A couple of years ago, I got talking to President Bill Clinton at a small cocktail party in New York and asked him about his relationship with Putin.

They didn’t cross over as world leaders for very long, but it was enough for Clinton to deliver a pretty good insight into what oils the Russian leader’s wheels.
‘Putin’s very smart,’ Clinton said. ‘And he’s a hard man, a very hard man. But he respects strength. We used to kick everyone out of the room, then go at it with each other. And I mean GO at it! Things would get brutally blunt in there. But we’d get stuff done and agree on things. I think the right strategy with someone like him is to be brutally honest with private, and then, if you want them to help you, try to avoid embarrassing them in public.’

‘Did Putin ever renege on a personal agreement with you?’ I asked.
‘No, he did not.’
‘So he could be trusted?’
‘He kept his word on all the deals we made.
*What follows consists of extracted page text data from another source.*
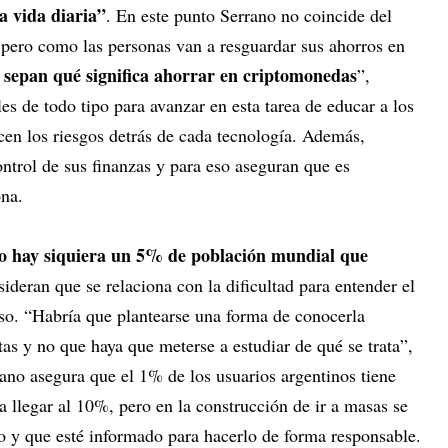
la vida diaria”
. En este punto Serrano no coincide del
 pero como las personas van a resguardar sus ahorros en
e sepan qué significa ahorrar en criptomonedas
”,
les de todo tipo para avanzar en esta tarea de educar a los
cen los riesgos detrás de cada tecnología. Además,
ontrol de sus finanzas y para eso aseguran que es
ona.
o hay siquiera un 5% de población mundial que
sideran que se relaciona con la dificultad para entender el
rso. “Habría que plantearse una forma de conocerla
tas y no que haya que meterse a estudiar de qué se trata”,
ano asegura que el 1% de los usuarios argentinos tiene
 llegar al 10%, pero en la construcción de ir a masas se
io y que esté informado para hacerlo de forma responsable.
But it’s not necessary to trust somebody to take them up on a good offer. You hope for the best and prepare for the worst in this business.’
It was a fascinating insight into diplomacy from one of the world’s greatest exponents of the art.
And one worth bearing in mind as Putin goes into battle with ISIS.
He may be loathsome. So is Assad.

But they’re not as loathsome as ISIS, nor are they as big a current danger to world peace.
Vladimir Putin has backed the right horse in a deeply flawed field, and deserves our support as he puts ISIS to the Russian military sword and seeks to vanquish this vile, devastating mutual enemy.
If he’s successful, he will deserve our deep gratitude too, however much that sticks in our gullets.